Let’s look it up. The Merriam-Webster dictionary defines bias as “an inclination of temperament or outlook… a personal and sometimes unreasoned judgment.” A pre-conceived opinion. Sometimes unreasoned. Racism, that’s an unreasoned bias.

But often, bias is not unreasoned. If ancient humans hadn’t learned to be biased against eating poisonous mushrooms, evolution would have ended for us eons ago.

We see bias in all creatures. Rather than eat her dry kibble, my dog prefers to snag a rib off of a dinner plate. BAD DOG! But she has learned to be biased in favor of human food.

So, bias is not necessarily a bad thing. It is often built on experience.

Here’s a sampling of Strzok’s texts that he was asked to read, in the hope of embarrassing him, at his hearing last Thursday:

OMG, he’s an idiot.

How is Trump other than a douche.

Trump is a disaster. I have no idea how destabilizing his presidency would be.

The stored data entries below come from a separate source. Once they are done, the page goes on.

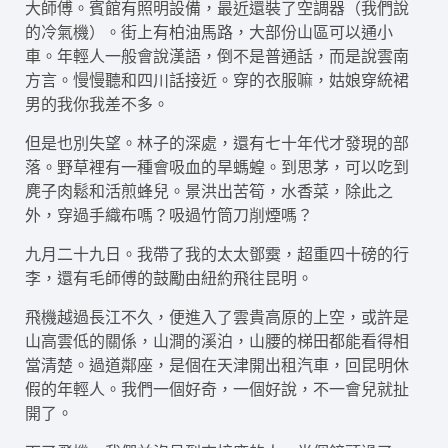
大師傅。賓館有照明設備，最近還裝了空調器（我們說
的冷氣機）。街上有柏油馬路，大部份山區可以通小
車。年輕人一般會說漢語，倒不是普通話，而是說雲南
方言。慢慢聽和四川話接近。穿的衣服嘛，姑娘穿統裙
男的我你我差不多。
但是也別失望。林子的深處，還有七十年代才發現的部
落。野草裡有一種會吸血的旱螞蝗。到思茅，可以吃到
麂子肉鬆和活煎蜂兒。景洪出苦筍，水香菜，除此之
外，穿過手織布嗎？吸過竹筒刀削煙嗎？
九月二十九日。我帶了我的太太鄧霙，超重四十磅的行
李，還有毛師傅的鼓勵由紐約飛往昆明。
飛機越過長江不久，便進入了雲貴高原的上空，或許是
山高雲低的關係，山澗的溪泊，山腰的梯田都能看得相
當清楚。過道鄰座，是個在天津開出租汽車，回昆明休
假的年輕人。我們一個好奇，一個好說，不一會兒就扯
開了。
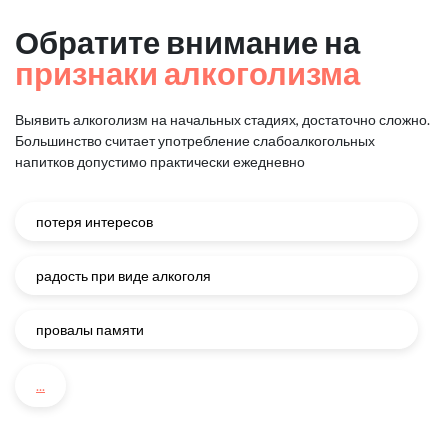
Обратите внимание на
признаки алкоголизма
Выявить алкоголизм на начальных стадиях, достаточно сложно.
Большинство считает употребление слабоалкогольных
напитков
допустимо практически ежедневно
потеря интересов
радость при виде алкоголя
провалы памяти
...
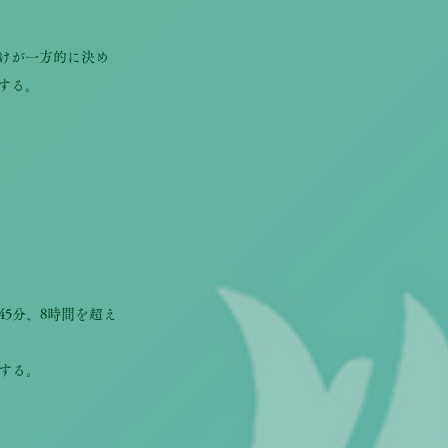
けが一方的に決め
する。
5分、8時間を超え
する。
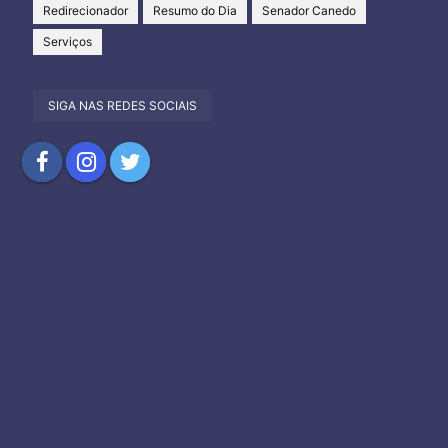
Redirecionador
Resumo do Dia
Senador Canedo
Serviços
SIGA NAS REDES SOCIAIS
Compartilhar
Compartilhar
Compartilhar
no
no
no
Facebook
Instagram
Twitter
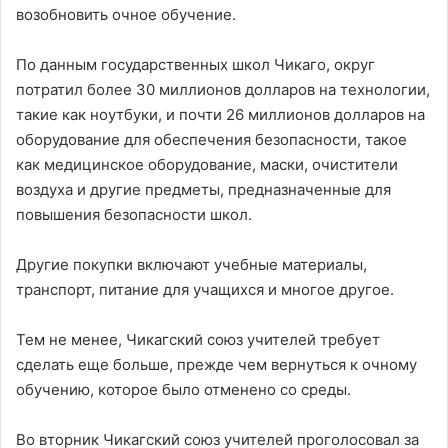
возобновить очное обучение.
По данным государственных школ Чикаго, округ
потратил более 30 миллионов долларов на технологии,
такие как ноутбуки, и почти 26 миллионов долларов на
оборудование для обеспечения безопасности, такое
как медицинское оборудование, маски, очистители
воздуха и другие предметы, предназначенные для
повышения безопасности школ.
Другие покупки включают учебные материалы,
транспорт, питание для учащихся и многое другое.
Тем не менее, Чикагский союз учителей требует
сделать еще больше, прежде чем вернуться к очному
обучению, которое было отменено со среды.
Во вторник Чикагский союз учителей проголосовал за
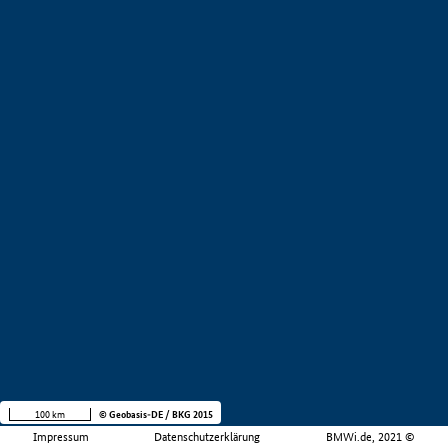
100 km
© Geobasis-DE / BKG 2015
Impressum
Datenschutzerklärung
BMWi.de, 2021 ©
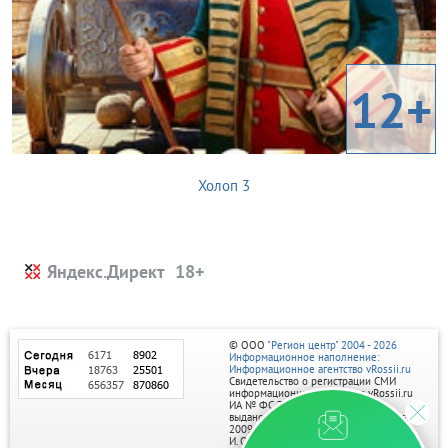
12+
Холоп 3
Яндекс.Директ
© ООО
"Регион центр" 2004 - 2026
Информационное наполнение:
Информационное агентство vRossii.ru
Свидетельство о регистрации СМИ
информационного агентства vRossii.ru
ИА № ФС 77‑35502
выдано РОСКОМНАДЗОРом 04 марта
2009г.
И. О. Главного редактора Нарыков А. Н.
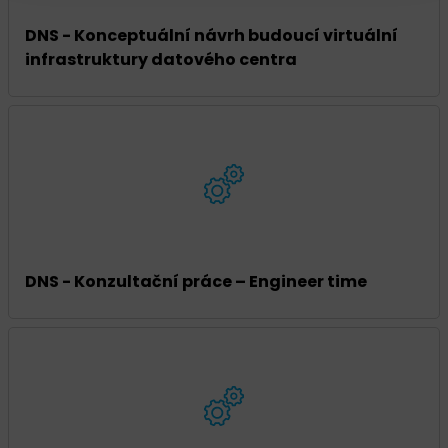
DNS - Konceptuální návrh budoucí virtuální
infrastruktury datového centra
DNS - Konzultační práce – Engineer time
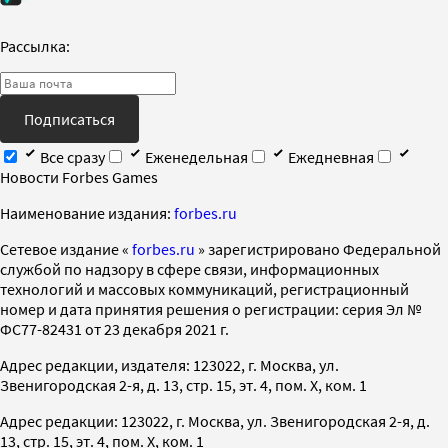
Рассылка:
Подписаться
Все сразу
Еженедельная
Ежедневная
Новости Forbes Games
Наименование издания:
forbes.ru
Cетевое издание «
forbes.ru
» зарегистрировано Федеральной
службой по надзору в сфере связи, информационных
технологий и массовых коммуникаций, регистрационный
номер и дата принятия решения о регистрации: серия Эл №
ФС77-82431 от 23 декабря 2021 г.
Адрес редакции, издателя: 123022, г. Москва, ул.
Звенигородская 2-я, д. 13, стр. 15, эт. 4, пом. X, ком. 1
Адрес редакции: 123022, г. Москва, ул. Звенигородская 2-я, д.
13, стр. 15, эт. 4, пом. X, ком. 1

Without a doubt, Strzok is biased, based on his investigation into the Siberian Candidate’s campaign. After Trump’s confrontational meetings at the NATO meetings last week, followed by this week’s “summit” with Russian President Vladimir Putin, most of the world seems to agree with Strzok.

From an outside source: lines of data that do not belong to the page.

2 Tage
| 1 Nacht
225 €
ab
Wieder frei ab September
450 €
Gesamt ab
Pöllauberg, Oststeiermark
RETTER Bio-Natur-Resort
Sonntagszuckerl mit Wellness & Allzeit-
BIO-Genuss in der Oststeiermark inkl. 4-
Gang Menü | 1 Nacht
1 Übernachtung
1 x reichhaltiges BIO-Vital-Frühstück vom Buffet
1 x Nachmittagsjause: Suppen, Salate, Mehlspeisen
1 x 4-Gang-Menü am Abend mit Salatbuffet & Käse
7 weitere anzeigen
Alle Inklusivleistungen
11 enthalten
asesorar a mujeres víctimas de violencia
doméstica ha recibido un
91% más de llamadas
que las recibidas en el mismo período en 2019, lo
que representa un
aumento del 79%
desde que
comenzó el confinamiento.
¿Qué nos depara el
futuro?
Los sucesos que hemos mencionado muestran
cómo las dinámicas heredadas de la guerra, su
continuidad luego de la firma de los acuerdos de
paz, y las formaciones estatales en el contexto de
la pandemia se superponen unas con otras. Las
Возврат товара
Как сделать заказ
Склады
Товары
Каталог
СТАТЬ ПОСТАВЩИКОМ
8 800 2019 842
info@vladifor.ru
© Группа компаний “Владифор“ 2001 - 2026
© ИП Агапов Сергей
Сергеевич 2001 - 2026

Neutrality is a con game. Journalists, judges and cops are supposed to be neutral. But if you are a thinking person, a well-informed person, someone who participates in society, you are likely not neutral on important issues. It is our duty, as smart people, to be all of these.

And it is a canard that intelligent people cannot be well informed and still conduct themselves in a fair manner. We can make personal and reasonable judgments, and still do our jobs.

Treason. We never should have reached the point where the president of the United States betrays our allies and cozies up to a country that attacks an institution vital to us: Our elections. Trump’s job is to protect our voting rights, our legal system, our free press, and our country. To not do so – to sabotage those institutions to protect his own thin skin – is treason.

Trump is a poisonous mushroom. He showed us who he was many, many years ago.

Which leads us to the third political word which should be on everyone’s lips today. Insanity. As in a quote often mis-attributed to Albert Einstein, but words wise enough that the source doesn’t matter: “The definition of insanity is doing something over and over again and expecting a different result.”